• **Your objective**: Please retype the data below line for line and leave out every picture.

Extracted page text data
# # # #

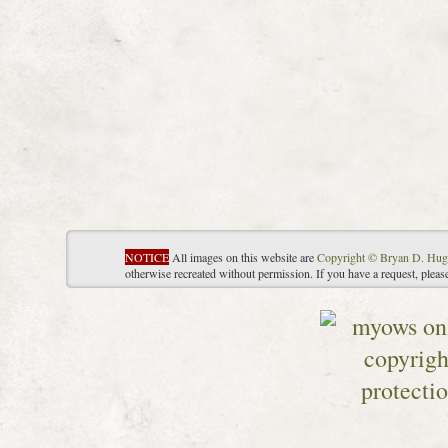
NOTICE
All images on this website are
Copyright © Bryan D. Hug
otherwise recreated without permission. If you have a request, plea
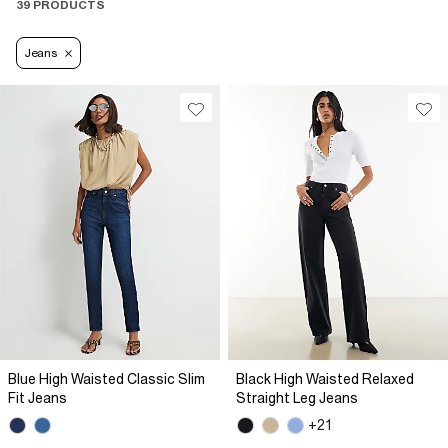
39 PRODUCTS
Jeans
Blue High Waisted Classic Slim
Black High Waisted Relaxed
Fit Jeans
Straight Leg Jeans
+21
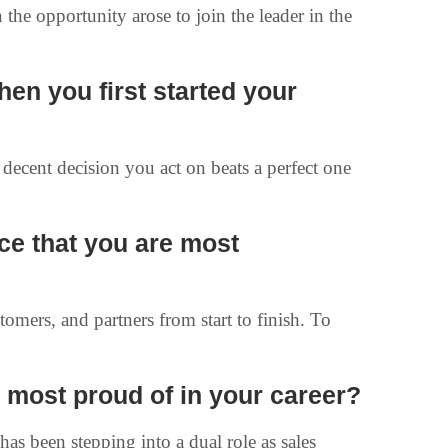
 the opportunity arose to join the leader in the
en you first started your
 decent decision you act on beats a perfect one
uce that you are most
mers, and partners from start to finish. To
most proud of in your career?
s been stepping into a dual role as sales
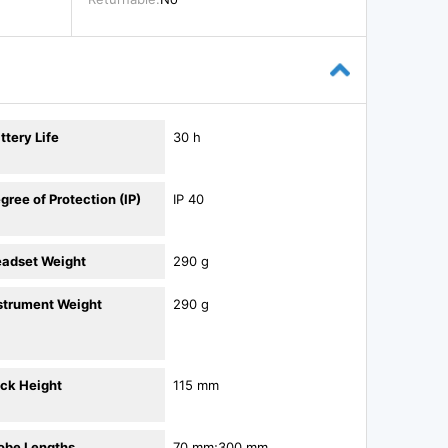
ttery Life
30 h
gree of Protection (IP)
IP 40
adset Weight
290 g
strument Weight
290 g
ck Height
115 mm
obe Lengths
70 mm;300 mm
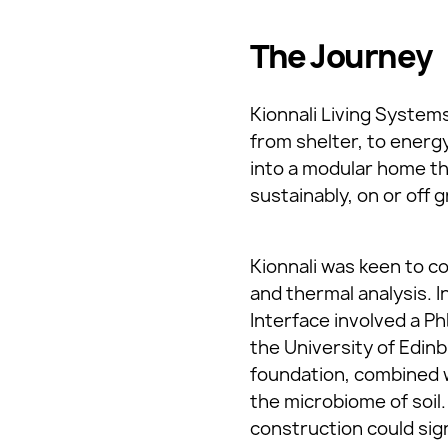
The Journey
Kionnali Living Systems
from shelter, to energ
into a modular home th
sustainably, on or off g
Kionnali was keen to c
and thermal analysis. I
Interface involved a P
the University of Edin
foundation, combined w
the microbiome of soil
construction could sig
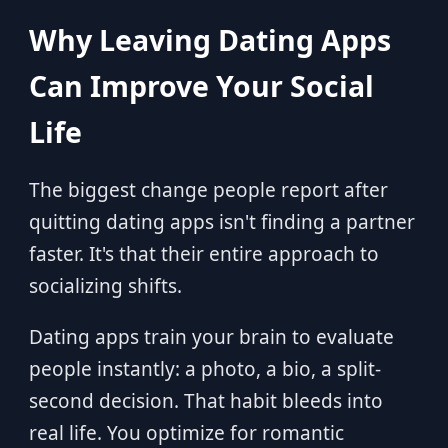
Why Leaving Dating Apps
Can Improve Your Social
Life
The biggest change people report after
quitting dating apps isn't finding a partner
faster. It's that their entire approach to
socializing shifts.
Dating apps train your brain to evaluate
people instantly: a photo, a bio, a split-
second decision. That habit bleeds into
real life. You optimize for romantic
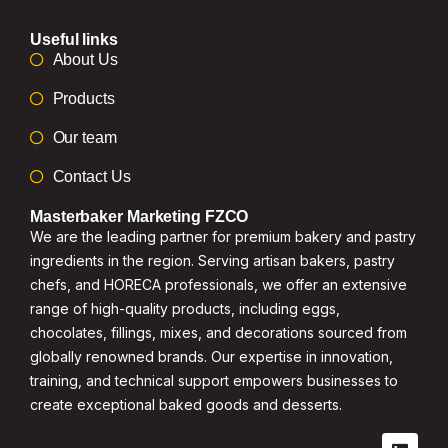
Useful links
About Us
Products
Our team
Contact Us
Masterbaker Marketing FZCO
We are the leading partner for premium bakery and pastry
ingredients in the region. Serving artisan bakers, pastry
chefs, and HORECA professionals, we offer an extensive
range of high-quality products, including eggs,
chocolates, fillings, mixes, and decorations sourced from
globally renowned brands. Our expertise in innovation,
training, and technical support empowers businesses to
create exceptional baked goods and desserts.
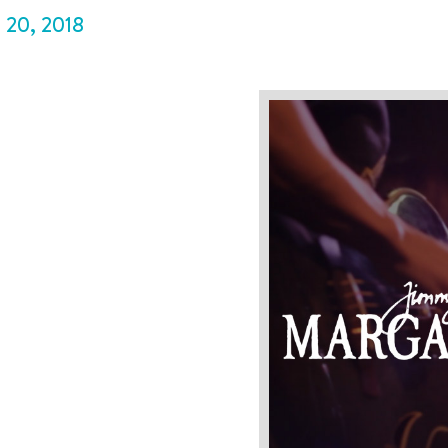
P
20
,
2018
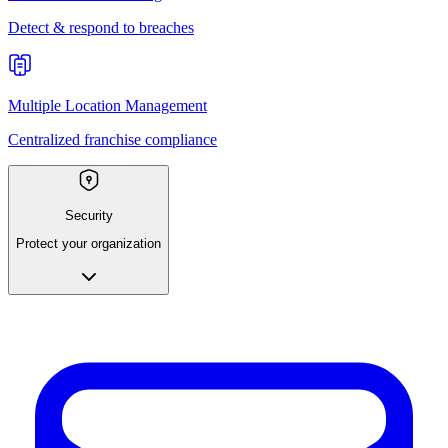
Detect & respond to breaches
Multiple Location Management
Centralized franchise compliance
Security
Protect your organization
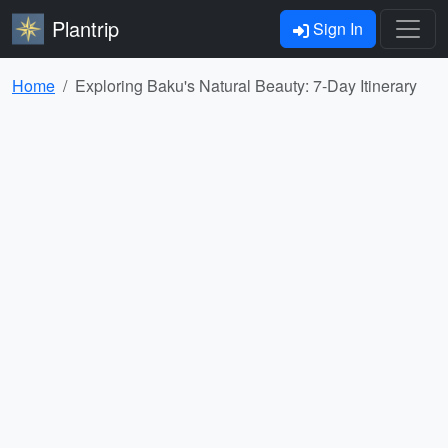
Plantrip
Sign In
Home
Exploring Baku's Natural Beauty: 7-Day Itinerary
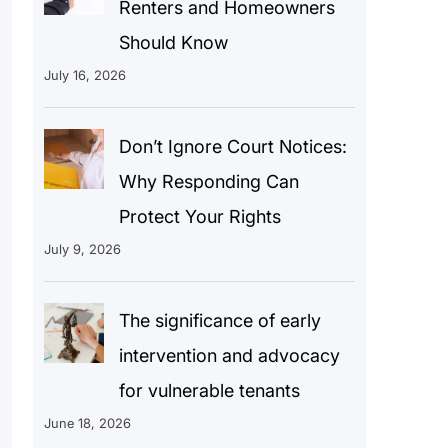
Renters and Homeowners
Should Know
July 16, 2026
Don’t Ignore Court Notices:
Why Responding Can
Protect Your Rights
July 9, 2026
The significance of early
intervention and advocacy
for vulnerable tenants
June 18, 2026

# # # #

• **Your response**:
NOTICE
All images on this website are
Copyright © Bryan D. Hug
otherwise recreated without permission. If you have a request, plea
39 PRODUCTS
Jeans
Blue High Waisted Classic Slim
Black High Waisted Relaxed
Fit Jeans
Straight Leg Jeans
+21
 the opportunity arose to join the leader in the
en you first started your
 decent decision you act on beats a perfect one
uce that you are most
mers, and partners from start to finish. To
most proud of in your career?
s been stepping into a dual role as sales
ttery Life
30 h
gree of Protection (IP)
IP 40
adset Weight
290 g
strument Weight
290 g
ck Height
115 mm
obe Lengths
70 mm;300 mm
The Journey
Kionnali Living Systems
from shelter, to energ
into a modular home th
sustainably, on or off g
Kionnali was keen to c
and thermal analysis. I
Interface involved a P
the University of Edin
foundation, combined w
the microbiome of soil
construction could sig
Why Leaving Dating Apps
Can Improve Your Social
Life
The biggest change people report after
quitting dating apps isn't finding a partner
faster. It's that their entire approach to
socializing shifts.
Dating apps train your brain to evaluate
people instantly: a photo, a bio, a split-
second decision. That habit bleeds into
real life. You optimize for romantic
Useful links
About Us
Products
Our team
Contact Us
Masterbaker Marketing FZCO
We are the leading partner for premium bakery and pastry
ingredients in the region. Serving artisan bakers, pastry
chefs, and HORECA professionals, we offer an extensive
range of high-quality products, including eggs,
chocolates, fillings, mixes, and decorations sourced from
globally renowned brands. Our expertise in innovation,
training, and technical support empowers businesses to
create exceptional baked goods and desserts.
P
20
,
2018
Detect & respond to breaches
Multiple Location Management
Centralized franchise compliance
Security
Protect your organization
Plantrip
Sign In
Home
Exploring Baku's Natural Beauty: 7-Day Itinerary
Renters and Homeowners
Should Know
July 16, 2026
Don’t Ignore Court Notices:
Why Responding Can
Protect Your Rights
July 9, 2026
The significance of early
intervention and advocacy
for vulnerable tenants
June 18, 2026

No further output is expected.